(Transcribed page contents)

▬▬▬

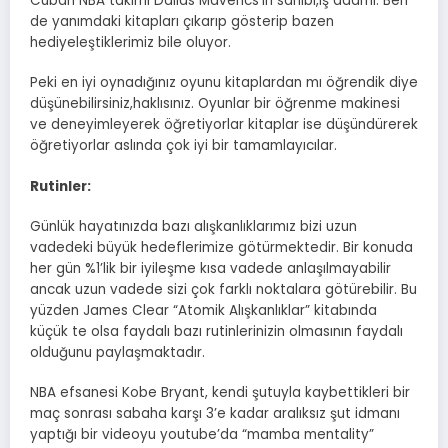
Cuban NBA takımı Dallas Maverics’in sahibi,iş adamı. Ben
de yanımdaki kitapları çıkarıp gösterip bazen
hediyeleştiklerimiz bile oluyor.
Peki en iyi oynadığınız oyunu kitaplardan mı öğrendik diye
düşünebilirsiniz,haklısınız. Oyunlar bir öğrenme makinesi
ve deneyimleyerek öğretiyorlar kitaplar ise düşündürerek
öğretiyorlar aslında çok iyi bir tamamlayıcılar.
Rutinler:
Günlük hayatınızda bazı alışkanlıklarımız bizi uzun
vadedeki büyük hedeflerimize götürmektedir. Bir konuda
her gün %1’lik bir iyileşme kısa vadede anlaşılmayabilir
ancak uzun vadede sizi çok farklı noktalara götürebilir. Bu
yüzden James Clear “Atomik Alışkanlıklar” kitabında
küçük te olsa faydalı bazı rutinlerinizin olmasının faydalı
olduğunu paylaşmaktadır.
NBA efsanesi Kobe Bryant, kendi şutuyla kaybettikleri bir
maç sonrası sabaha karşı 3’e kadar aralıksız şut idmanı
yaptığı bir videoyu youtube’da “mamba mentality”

▬▬▬

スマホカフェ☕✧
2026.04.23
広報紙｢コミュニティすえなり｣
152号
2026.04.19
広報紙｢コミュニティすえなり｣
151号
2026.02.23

▬▬▬

## Task instructions
Take every line from the data that includes the word "öğretiyorlar".

## Reply
ve deneyimleyerek öğretiyorlar kitaplar ise düşündürerek
öğretiyorlar aslında çok iyi bir tamamlayıcılar.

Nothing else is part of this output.